══ Information given ══

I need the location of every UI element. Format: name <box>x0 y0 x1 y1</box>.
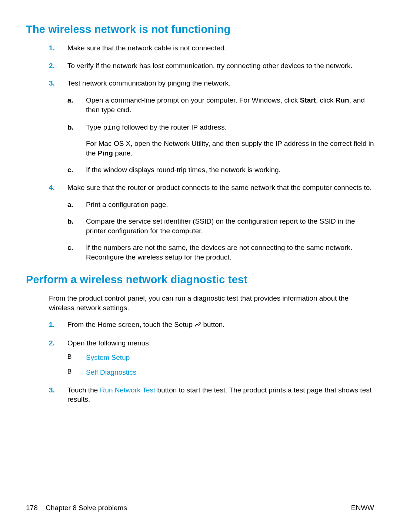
setup-icon <box>194 321 201 330</box>
bullet-marker: B <box>67 368 71 376</box>
list-marker: a. <box>67 200 73 210</box>
list-text: Print a configuration page. <box>86 201 168 208</box>
mono-cmd: cmd <box>117 106 129 114</box>
list-item: 3. Touch the Run Network Test button to … <box>49 385 374 404</box>
list-item: c. If the numbers are not the same, the … <box>67 243 374 262</box>
sublist: a. Print a configuration page. b. Compar… <box>67 200 374 262</box>
menu-run-network-test: Run Network Test <box>100 386 156 394</box>
list-marker: 1. <box>49 320 55 329</box>
list-item: 1. From the Home screen, touch the Setup… <box>49 320 374 330</box>
list-text: Make sure that the network cable is not … <box>67 44 226 52</box>
list-item: B Self Diagnostics <box>67 368 374 377</box>
menu-self-diagnostics: Self Diagnostics <box>86 368 136 376</box>
bold-start: Start <box>300 96 316 104</box>
list-marker: c. <box>67 243 73 252</box>
bold-ping-pane: Ping <box>98 149 113 157</box>
list-text: Test network communication by pinging th… <box>67 79 230 87</box>
bullet-marker: B <box>67 353 71 361</box>
bold-run: Run <box>336 96 349 104</box>
page-number: 178 <box>26 503 44 513</box>
list-item: b. Type ping followed by the router IP a… <box>67 123 374 158</box>
list-marker: c. <box>67 165 73 175</box>
list-marker: 2. <box>49 338 55 348</box>
list-item: c. If the window displays round-trip tim… <box>67 165 374 175</box>
list-text: Compare the service set identifier (SSID… <box>86 217 355 235</box>
sublist: a. Open a command-line prompt on your co… <box>67 96 374 175</box>
list-item: 3. Test network communication by pinging… <box>49 78 374 174</box>
menu-system-setup: System Setup <box>86 354 130 361</box>
list-text: Type ping followed by the router IP addr… <box>86 123 227 131</box>
list-text: Make sure that the router or product con… <box>67 184 372 191</box>
heading-wireless-not-functioning: The wireless network is not functioning <box>26 22 374 37</box>
list-text: If the numbers are not the same, the dev… <box>86 244 352 261</box>
heading-diagnostic-test: Perform a wireless network diagnostic te… <box>26 272 374 287</box>
page: The wireless network is not functioning … <box>0 0 400 532</box>
list-item: 1. Make sure that the network cable is n… <box>49 43 374 53</box>
menu-bullets: B System Setup B Self Diagnostics <box>67 353 374 377</box>
list-marker: a. <box>67 96 73 105</box>
list-item: B System Setup <box>67 353 374 362</box>
list-text: If the window displays round-trip times,… <box>86 166 281 174</box>
list-text: Touch the Run Network Test button to sta… <box>67 386 371 404</box>
list-marker: 1. <box>49 43 55 53</box>
list-text: Open a command-line prompt on your compu… <box>86 96 365 114</box>
list-section1: 1. Make sure that the network cable is n… <box>49 43 374 262</box>
list-marker: b. <box>67 123 74 132</box>
list-text: Open the following menus <box>67 339 149 347</box>
list-item: a. Print a configuration page. <box>67 200 374 210</box>
list-item: b. Compare the service set identifier (S… <box>67 217 374 235</box>
list-section2: 1. From the Home screen, touch the Setup… <box>49 320 374 404</box>
footer-left: 178 Chapter 8 Solve problems <box>26 503 127 513</box>
list-item: a. Open a command-line prompt on your co… <box>67 96 374 115</box>
page-footer: 178 Chapter 8 Solve problems ENWW <box>26 503 374 513</box>
list-item: 2. To verify if the network has lost com… <box>49 61 374 71</box>
intro-paragraph: From the product control panel, you can … <box>49 294 374 312</box>
list-item: 2. Open the following menus B System Set… <box>49 338 374 377</box>
list-text: To verify if the network has lost commun… <box>67 62 353 70</box>
mono-ping: ping <box>103 124 120 132</box>
list-text: From the Home screen, touch the Setup bu… <box>67 321 225 328</box>
list-marker: 2. <box>49 61 55 71</box>
list-marker: 4. <box>49 183 55 193</box>
list-marker: 3. <box>49 385 55 395</box>
footer-right: ENWW <box>351 503 374 513</box>
paragraph: For Mac OS X, open the Network Utility, … <box>86 139 374 158</box>
chapter-label: Chapter 8 Solve problems <box>46 504 127 512</box>
list-marker: 3. <box>49 78 55 88</box>
list-item: 4. Make sure that the router or product … <box>49 183 374 262</box>
list-marker: b. <box>67 217 74 226</box>
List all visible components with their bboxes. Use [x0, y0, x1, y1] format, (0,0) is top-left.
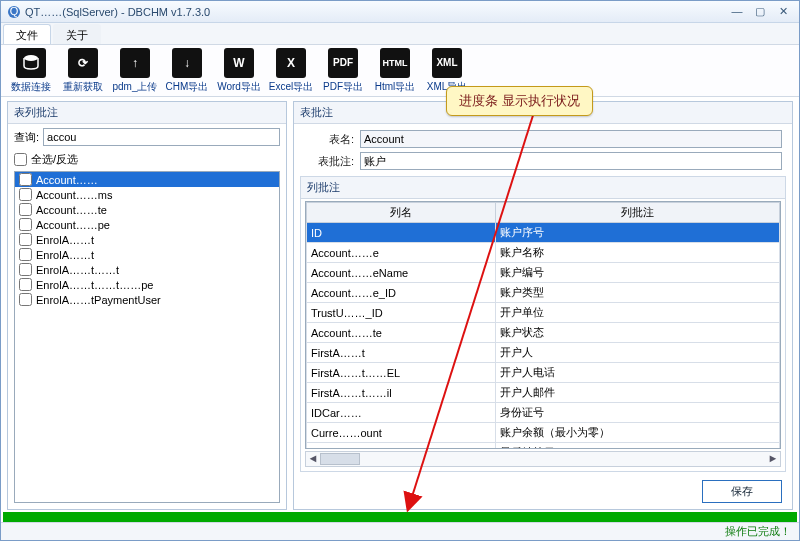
- cell-column-remark[interactable]: 账户类型: [496, 283, 780, 303]
- cell-column-remark[interactable]: 身份证号: [496, 403, 780, 423]
- cell-column-name: ID: [307, 223, 496, 243]
- list-item[interactable]: EnrolA……t……t: [15, 262, 279, 277]
- table-row[interactable]: Account……te账户状态: [307, 323, 780, 343]
- list-item-label: EnrolA……t: [36, 249, 94, 261]
- connect-button[interactable]: 数据连接: [7, 47, 55, 95]
- table-row[interactable]: Account……e_ID账户类型: [307, 283, 780, 303]
- html-icon: HTML: [380, 48, 410, 78]
- table-row[interactable]: StartC……g……te最后结算日: [307, 443, 780, 450]
- table-row[interactable]: IDCar……身份证号: [307, 403, 780, 423]
- cell-column-name: Account……e: [307, 243, 496, 263]
- cell-column-remark[interactable]: 账户编号: [496, 263, 780, 283]
- col-header-name[interactable]: 列名: [307, 203, 496, 223]
- pdf-export-button[interactable]: PDFPDF导出: [319, 47, 367, 95]
- toolbar: 数据连接 ⟳重新获取 ↑pdm_上传 ↓CHM导出 WWord导出 XExcel…: [1, 45, 799, 97]
- list-item[interactable]: EnrolA……tPaymentUser: [15, 292, 279, 307]
- minimize-button[interactable]: —: [727, 5, 747, 17]
- cell-column-name: Account……eName: [307, 263, 496, 283]
- col-header-remark[interactable]: 列批注: [496, 203, 780, 223]
- cell-column-remark[interactable]: 最后结算日: [496, 443, 780, 450]
- list-item[interactable]: EnrolA……t……t……pe: [15, 277, 279, 292]
- list-item-checkbox[interactable]: [19, 263, 32, 276]
- cell-column-name: StartC……g……te: [307, 443, 496, 450]
- refresh-button[interactable]: ⟳重新获取: [59, 47, 107, 95]
- list-item-checkbox[interactable]: [19, 218, 32, 231]
- maximize-button[interactable]: ▢: [750, 5, 770, 18]
- table-row[interactable]: FirstA……t……EL开户人电话: [307, 363, 780, 383]
- cell-column-name: FirstA……t……il: [307, 383, 496, 403]
- list-item-label: EnrolA……t: [36, 234, 94, 246]
- table-row[interactable]: ID账户序号: [307, 223, 780, 243]
- query-input[interactable]: [43, 128, 280, 146]
- cell-column-name: TrustU……_ID: [307, 303, 496, 323]
- cell-column-name: Account……e_ID: [307, 283, 496, 303]
- list-item-checkbox[interactable]: [19, 203, 32, 216]
- download-icon: ↓: [172, 48, 202, 78]
- left-group-title: 表列批注: [8, 102, 286, 124]
- table-row[interactable]: FirstA……t开户人: [307, 343, 780, 363]
- table-list[interactable]: Account……Account……msAccount……teAccount………: [14, 171, 280, 503]
- save-button[interactable]: 保存: [702, 480, 782, 503]
- list-item-checkbox[interactable]: [19, 173, 32, 186]
- cell-column-remark[interactable]: 账户序号: [496, 223, 780, 243]
- excel-icon: X: [276, 48, 306, 78]
- app-icon: Q: [7, 5, 21, 19]
- scroll-thumb[interactable]: [320, 453, 360, 465]
- cell-column-remark[interactable]: 账户名称: [496, 243, 780, 263]
- menu-file[interactable]: 文件: [3, 24, 51, 44]
- list-item[interactable]: Account……pe: [15, 217, 279, 232]
- table-remark-label: 表批注:: [304, 154, 354, 169]
- list-item[interactable]: Account……te: [15, 202, 279, 217]
- list-item[interactable]: EnrolA……t: [15, 232, 279, 247]
- list-item-label: Account……pe: [36, 219, 110, 231]
- select-all-label: 全选/反选: [31, 152, 78, 167]
- column-remark-group: 列批注 列名 列批注 ID账户序号Account……e账户名称Account………: [300, 176, 786, 472]
- list-item-checkbox[interactable]: [19, 278, 32, 291]
- list-item-label: EnrolA……t……t……pe: [36, 279, 153, 291]
- list-item-checkbox[interactable]: [19, 233, 32, 246]
- table-row[interactable]: Account……eName账户编号: [307, 263, 780, 283]
- pdm-upload-button[interactable]: ↑pdm_上传: [111, 47, 159, 95]
- horizontal-scrollbar[interactable]: ◄ ►: [305, 451, 781, 467]
- select-all-checkbox[interactable]: [14, 153, 27, 166]
- table-row[interactable]: FirstA……t……il开户人邮件: [307, 383, 780, 403]
- list-item-label: EnrolA……tPaymentUser: [36, 294, 161, 306]
- list-item-checkbox[interactable]: [19, 248, 32, 261]
- cell-column-name: IDCar……: [307, 403, 496, 423]
- right-pane: 表批注 表名: 表批注: 列批注 列名 列批注: [293, 101, 793, 510]
- scroll-left-icon[interactable]: ◄: [306, 452, 320, 466]
- list-item-label: Account……ms: [36, 189, 112, 201]
- list-item[interactable]: Account……: [15, 172, 279, 187]
- list-item-label: Account……te: [36, 204, 107, 216]
- svg-point-2: [24, 55, 38, 61]
- cell-column-remark[interactable]: 开户单位: [496, 303, 780, 323]
- close-button[interactable]: ✕: [773, 5, 793, 18]
- cell-column-remark[interactable]: 开户人: [496, 343, 780, 363]
- table-row[interactable]: Curre……ount账户余额（最小为零）: [307, 423, 780, 443]
- cell-column-remark[interactable]: 账户状态: [496, 323, 780, 343]
- list-item[interactable]: Account……ms: [15, 187, 279, 202]
- statusbar: 操作已完成！: [1, 522, 799, 540]
- column-grid[interactable]: 列名 列批注 ID账户序号Account……e账户名称Account……eNam…: [305, 201, 781, 449]
- list-item-checkbox[interactable]: [19, 293, 32, 306]
- cell-column-remark[interactable]: 开户人邮件: [496, 383, 780, 403]
- table-name-input[interactable]: [360, 130, 782, 148]
- menu-about[interactable]: 关于: [53, 24, 101, 44]
- scroll-right-icon[interactable]: ►: [766, 452, 780, 466]
- word-export-button[interactable]: WWord导出: [215, 47, 263, 95]
- titlebar[interactable]: Q QT……(SqlServer) - DBCHM v1.7.3.0 — ▢ ✕: [1, 1, 799, 23]
- database-icon: [16, 48, 46, 78]
- list-item-checkbox[interactable]: [19, 188, 32, 201]
- table-row[interactable]: TrustU……_ID开户单位: [307, 303, 780, 323]
- table-remark-input[interactable]: [360, 152, 782, 170]
- html-export-button[interactable]: HTMLHtml导出: [371, 47, 419, 95]
- list-item[interactable]: EnrolA……t: [15, 247, 279, 262]
- upload-icon: ↑: [120, 48, 150, 78]
- chm-export-button[interactable]: ↓CHM导出: [163, 47, 211, 95]
- cell-column-remark[interactable]: 账户余额（最小为零）: [496, 423, 780, 443]
- query-label: 查询:: [14, 130, 39, 145]
- pdf-icon: PDF: [328, 48, 358, 78]
- cell-column-remark[interactable]: 开户人电话: [496, 363, 780, 383]
- table-row[interactable]: Account……e账户名称: [307, 243, 780, 263]
- excel-export-button[interactable]: XExcel导出: [267, 47, 315, 95]
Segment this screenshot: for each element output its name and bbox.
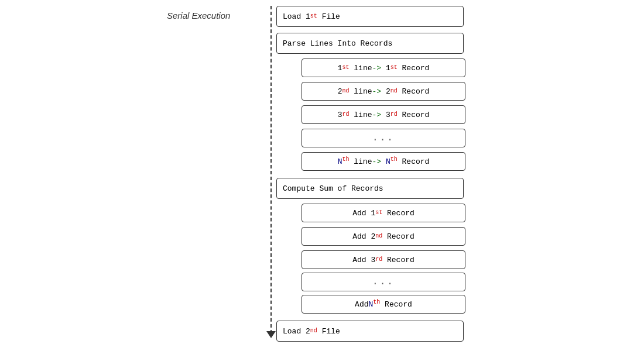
add-record-N-box: Add Nth Record	[302, 295, 465, 314]
add-record-1-box: Add 1st Record	[302, 204, 465, 222]
add-record-2-box: Add 2nd Record	[302, 227, 465, 246]
lineN-recordN-box: Nth line -> Nth Record	[302, 152, 465, 171]
timeline-arrow	[266, 331, 276, 338]
line1-record1-box: 1st line -> 1st Record	[302, 58, 465, 77]
parse-lines-box: Parse Lines Into Records	[276, 33, 464, 54]
line3-record3-box: 3rd line -> 3rd Record	[302, 105, 465, 124]
line2-record2-box: 2nd line -> 2nd Record	[302, 82, 465, 101]
serial-execution-label: Serial Execution	[167, 11, 230, 20]
timeline-line	[270, 6, 272, 333]
dots1-box: ...	[302, 129, 465, 147]
dots2-box: ...	[302, 273, 465, 291]
load-file-2-box: Load 2nd File	[276, 321, 464, 342]
compute-sum-box: Compute Sum of Records	[276, 178, 464, 199]
add-record-3-box: Add 3rd Record	[302, 250, 465, 269]
diagram-container: Serial Execution Load 1st File Parse Lin…	[0, 0, 644, 351]
load-file-1-box: Load 1st File	[276, 6, 464, 27]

═══

Wherever a line of the listing above contains the string "your", copy that line.

sublist: a. Open a command-line prompt on your co… <box>67 96 374 175</box>
list-text: Open a command-line prompt on your compu… <box>86 96 365 114</box>
list-item: a. Open a command-line prompt on your co… <box>67 96 374 115</box>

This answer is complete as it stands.